As a writer and a man, countercultural icon Iceberg Slim was blessed and cursed with deep sensitivity. Though he adopted a veneer of invulnerability as a hustler’s professional mask, the notorious pimp-turned-author understood how what he called his “poisonous pimp charisma” and “phony glamour” affected vulnerable young women. He knew the cost of prostitution not just on prostitutes, but also on pimps, whose psyches were shaped by the brutality and violence of street life.
The man born Robert Lee Maupin, who also went by Robert Beck (after his mother’s last husband), was scarred by parental abandonment and a tortured relationship with his mother. But his understanding of the human psyche and his own pain didn’t lead him to empathize with the prostitutes he mistreated, even as it allowed him to write about the seamy underworld with unusual psychological insight. Beck’s work combined a pimp’s loquaciousness with a pronounced literary bent and a pulp writer’s gift for lurid storytelling. When he entered the writing game late in life, Beck wasn’t just a washed-up former pimp with a typewriter and some crazy stories to share; he was a real writer, and his seminal treatises on the ugliness of the criminal world continue to cast a long shadow over hip-hop and pulp fiction.

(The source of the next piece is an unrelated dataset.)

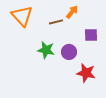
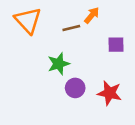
green star: (46, 50) -> (59, 64), turned -30
purple circle: (69, 52) -> (75, 88), moved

Beck felt he had to project the image of a god to the prostitutes who worked for him, but in presenting a facade of ultimate power, he cut himself off from his own humanity. He became cold, distant, and dead inside. Not surprisingly, Iceberg Slim: Portrait Of A Pimp, an alternately frustrating and fascinating documentary about Beck from Jorge Hinojosa, Ice-T’s longtime manager, has some difficulty finding the purposefully elusive man behind the myth.
Iceberg Slim initially explores its subject from a polite distance, as super-fans like Chris Rock and the maddeningly ubiquitous Henry Rollins (who seems to have formed a pact with Jello Biafra and Thurston Moore that at least one of them must appear in every even vaguely pop-culture-related documentary) lay out the cornerstones of the man’s legend. The talking-heads approach doesn’t serve the material well, and seems inappropriate given the film’s sordid subject.
But while Iceberg Slim starts off offering a view on its subject’s life from the safe distance of academia, fandom, and history, it comes alive with the appearance of Beck’s first wife, Betty, an intimidating survivor with the bearing of someone who has lived hard, experienced all the world has to offer, and emerged from those experiences with wisdom and scars. When Betty met Beck, he was already deep into middle age and pursuing an unlikely career as an exterminator after a few brushes with the law convinced him to change his ways. His unexpected literary success ultimately created as many problems as it solved for the couple and their interracial family: As Beck’s notoriety grew, so did his emotional distance from his wife and children.
With Betty’s arrival, a distant chronicle of an uncommon life becomes intimate and electric, as she speaks with fascinating candor about her difficult life with the world’s most notorious pimp in a rasp redolent of cigarettes and whiskey. Betty was a crucial collaborator of her late ex-husband, encouraging him to transform his endless supply of gritty anecdotes into an autobiography, and eagerly transcribing her husband’s stories as he acted them out. Betty helped create the myth and legend of Iceberg Slim, but as is often the case, the woman behind the man was forgotten while the man was venerated.
After an unpromising beginning, Iceberg Slim develops into a thorny, engaging exploration of the strange twilight and late-in-life fame of a bona fide American outlaw. What begins as a remote study of a seemingly unknowable cipher grows more compelling as its subject’s life gets messier. Beck may have presented the image of an all-powerful god presiding over a worshipful flock, but his rocky relationship with Betty humanizes him. Iceberg Slim consequently resonates powerfully as an unlikely love story about a troubled woman who came to love and hate a larger-than-life man almost as fiercely as that man loved and hated himself.